Now Fujitsu Laboratories has developed a distributed service platform that automates distributed deployment for application processing. This platform can also be applied to large-scale systems.
The technology that increases the efficiency of automated deployment has the following features.
1. Technology that accelerates the calculation of deployment configurations
Ordinarily, the calculations required to determine which gateway server is to conduct processing to achieve the optimal combination are very time-consuming. Now Fujitsu Laboratories has developed an algorithm that performs a combined search to determine whether it is best to prioritize the gateway server with the shortest network path depending on the characteristics of the processing task to be assigned, or whether it is best to prioritize the gateway server that is closest to the device (see section A in figure 3).
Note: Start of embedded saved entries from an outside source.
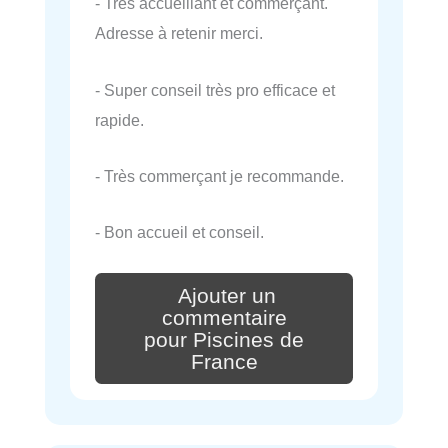
- Très accueillant et commerçant.
Adresse à retenir merci.
- Super conseil très pro efficace et
rapide.
- Très commerçant je recommande.
- Bon accueil et conseil.
Ajouter un
commentaire
pour Piscines de
France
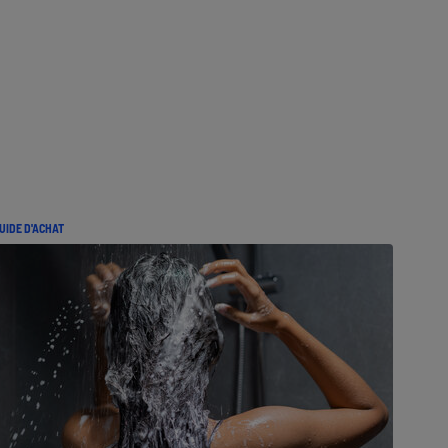
UIDE D'ACHAT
As a result, the time required for calculation was cut to approximately 1/500th of current levels.
2. Technology for reducing the volume of traffic managed
For redeployments to keep immediate pace with infrastructure changes, it is necessary to frequently send management information to a server monitoring the system (the monitoring server) that indicates the status of the infrastructure. The increase in management traffic this entails, however, is a problem, particularly for large-scale systems. Fujitsu Laboratories has developed technology that, in addition to calculating the optimal candidate for deployment, also calculates the next-best candidate, and even calculates the change in traffic conditions that are optimal for the next-best candidate. By deploying the calculation results and the processing task to the gateway server, only changes necessary for redeployment are transmitted to the monitoring server (see section B in figure 3). As a result, because minor changes that do not affect the redeployment are not sent to the monitoring server, management traffic was able to be reduced to approximately 1/700th the level achieved using the previous approach, which required periodic transmissions.
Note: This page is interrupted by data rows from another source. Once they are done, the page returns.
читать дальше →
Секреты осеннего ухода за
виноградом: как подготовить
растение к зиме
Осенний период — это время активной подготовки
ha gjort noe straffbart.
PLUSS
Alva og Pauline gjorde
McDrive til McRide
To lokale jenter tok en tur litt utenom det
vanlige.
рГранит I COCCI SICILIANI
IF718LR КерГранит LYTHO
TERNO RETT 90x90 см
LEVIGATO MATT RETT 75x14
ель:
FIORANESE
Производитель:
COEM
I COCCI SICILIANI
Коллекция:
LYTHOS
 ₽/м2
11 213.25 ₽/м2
In this distributed service platform, the automated deployment structure and the operations management environment are unified. The platform has been designed so even a tool for defining the application processing flow can be used. By using this platform to respond to changes in the infrastructure environment, the time required for the redesign, configuration, and operations work, which used to take several days using a manual approach, can now be cut to just several minutes. Moreover, the redeployment of systems comprised of several hundreds of thousands of devices and servers, which are impossible to accommodate manually, can also be performed in a few minutes. As a result, service providers can swiftly provision and cycle through the operations lifecycles of distributed systems, and, by optimizing distributed processing, can reduce by approximately 1/100th the overall volume of communications traffic.
Fujitsu Laboratories plans to adapt the technology for multitenant applications, in which a cloud system houses multiple services, and tie it into open standard technologies, such as software-defined networking, which enables dynamic changes to network structures. The aim is to commercialize the technology within fiscal 2014.